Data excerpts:
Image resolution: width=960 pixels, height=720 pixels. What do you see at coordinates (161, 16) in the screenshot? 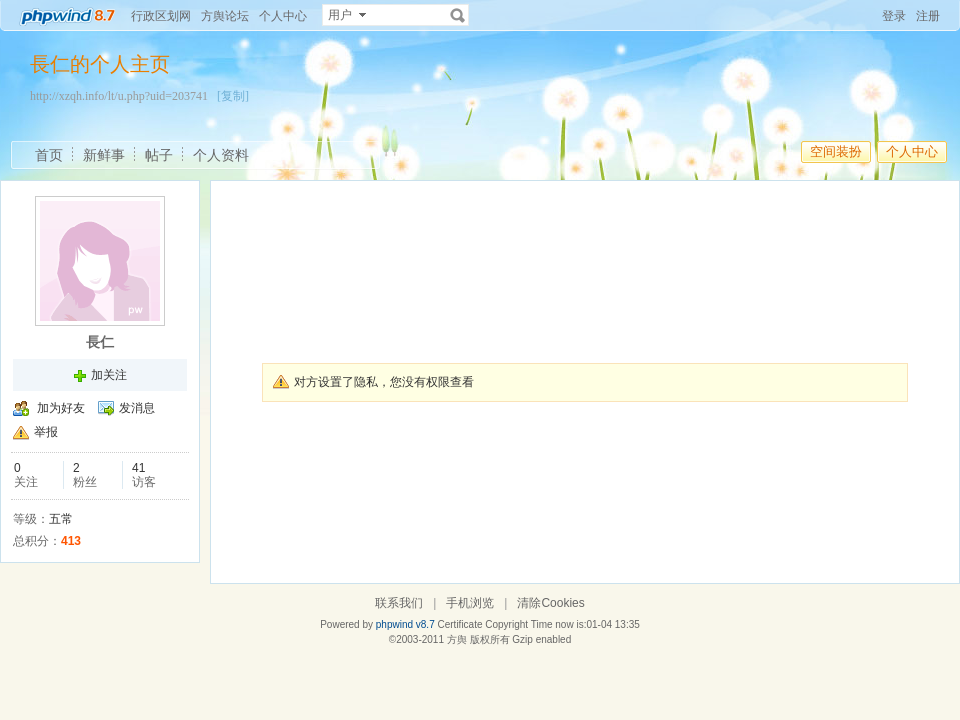
I see `行政区划网` at bounding box center [161, 16].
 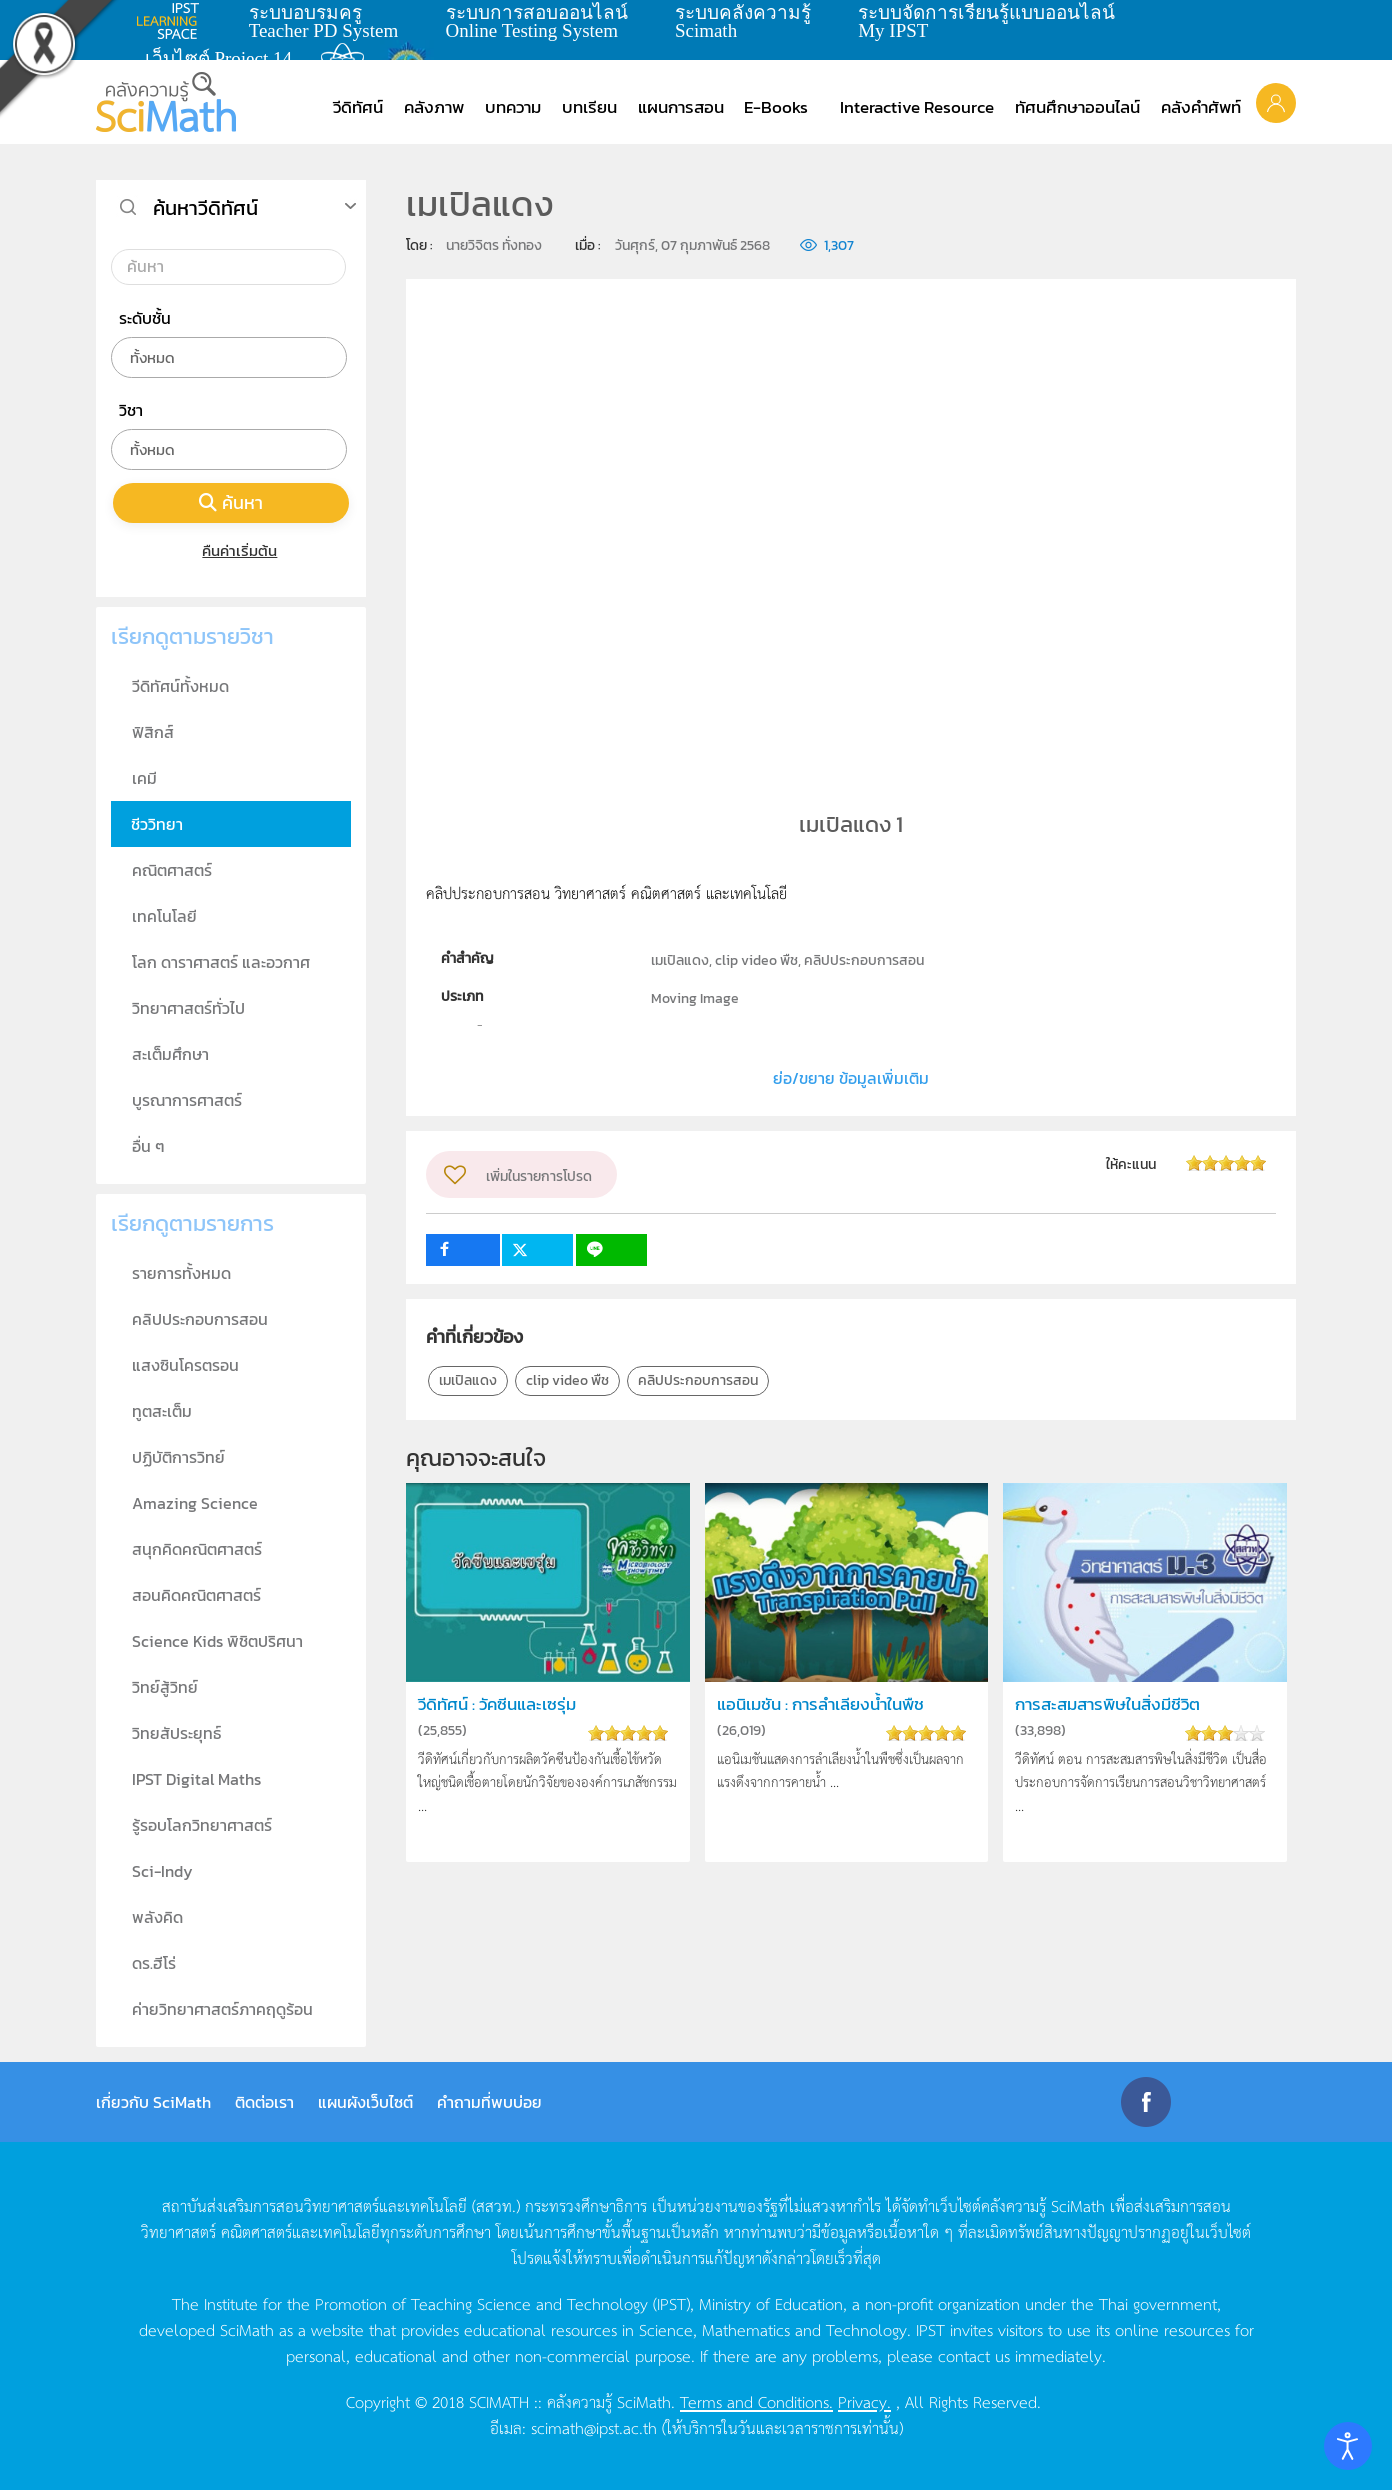 What do you see at coordinates (231, 502) in the screenshot?
I see `ค้นหา` at bounding box center [231, 502].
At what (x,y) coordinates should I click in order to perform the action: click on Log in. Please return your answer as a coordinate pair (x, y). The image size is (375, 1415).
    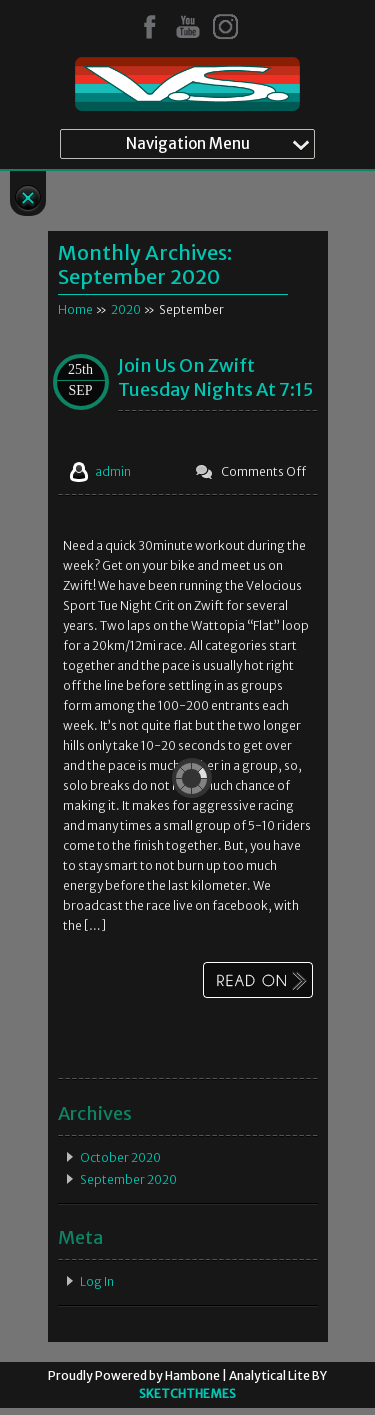
    Looking at the image, I should click on (97, 1281).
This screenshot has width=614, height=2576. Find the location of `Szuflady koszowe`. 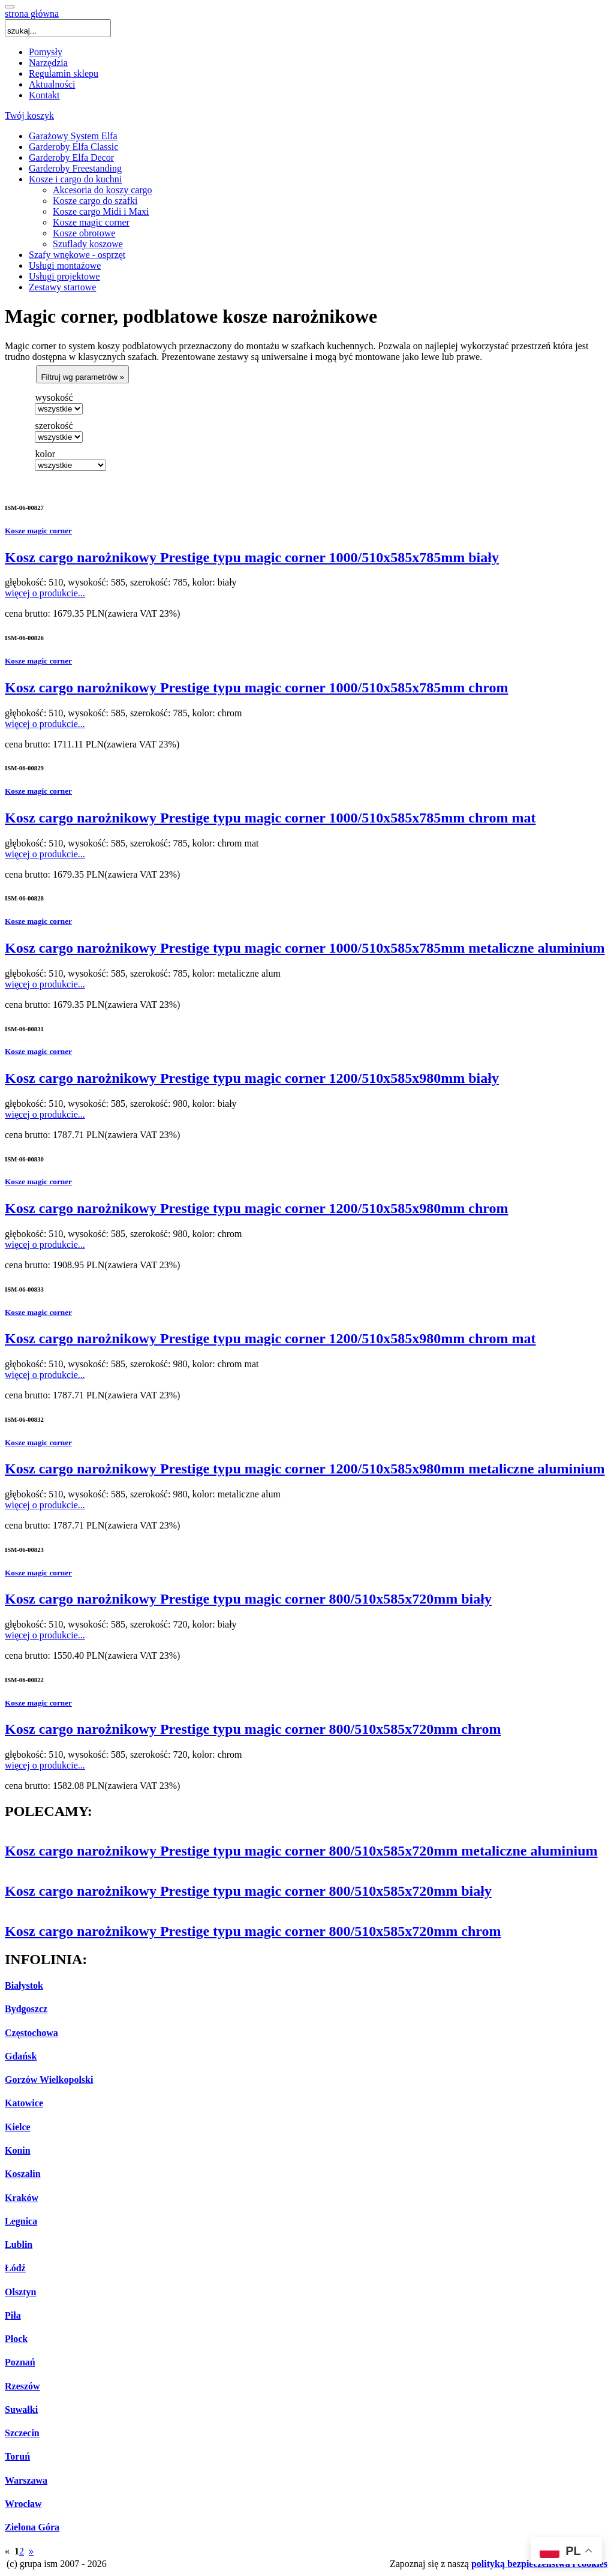

Szuflady koszowe is located at coordinates (88, 244).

Task details: Reproduce each entry exactly as written, but leave out the images.

Task output:
Image resolution: width=960 pixels, height=720 pixels. What do you see at coordinates (161, 16) in the screenshot? 
I see `行政区划网` at bounding box center [161, 16].
  What do you see at coordinates (231, 502) in the screenshot?
I see `ค้นหา` at bounding box center [231, 502].
At what (x,y) coordinates should I click in order to perform the action: click on Log in. Please return your answer as a coordinate pair (x, y). The image size is (375, 1415).
    Looking at the image, I should click on (97, 1281).
This screenshot has width=614, height=2576. Find the location of `Szuflady koszowe`. 

Szuflady koszowe is located at coordinates (88, 244).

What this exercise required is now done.